9th Minister of Finance
- In office 1997–2000
- President: Benjamin Mkapa
- Preceded by: Simon Mbilinyi
- Succeeded by: Basil Mramba

Member of Parliament for Same East
- In office 2000–2005
- President: Benjamin Mkapa
- Succeeded by: Anne Malecela

Personal details
- Born: 3 May 1941 (age 84) Tanganyika Territory
- Party: CCM
- Alma mater: IFM University of Strathclyde (BA)
- Known for: Convicted of crimes committed during his tenure as Minister of Finance
- Criminal status: Imprisoned at Keko Prison
- Criminal charge: Misuse of office and corruption
- Penalty: 3 years imprisonment

= Daniel Yona =

Tanzanian politician (born 1941)

Daniel Yona (born 3 May 1941) is a Tanzanian CCM politician and a former Member of Parliament for Same East constituency.

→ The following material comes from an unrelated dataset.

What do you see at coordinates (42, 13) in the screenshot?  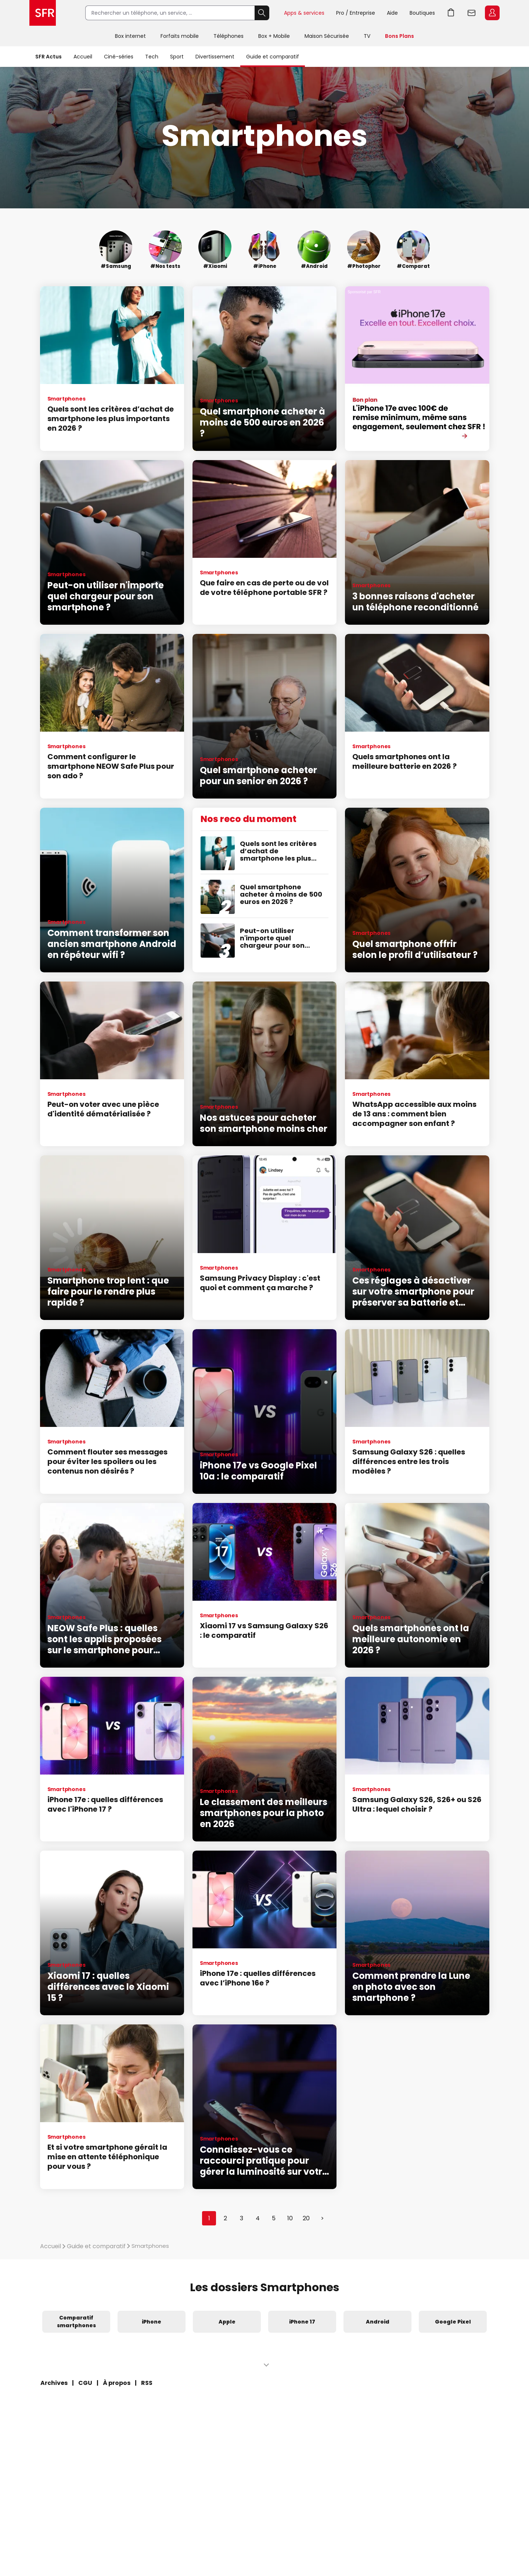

In 2015, he and former finance minister Basil Mramba were sentenced to three years' imprisonment for awarding an audit contract to UK firm Alex Stewart Assayers which meant its operations in Tanzania were exempt from tax. After seven months in prison, the remainder of Mramba's and Yona's sentence was commuted to community service.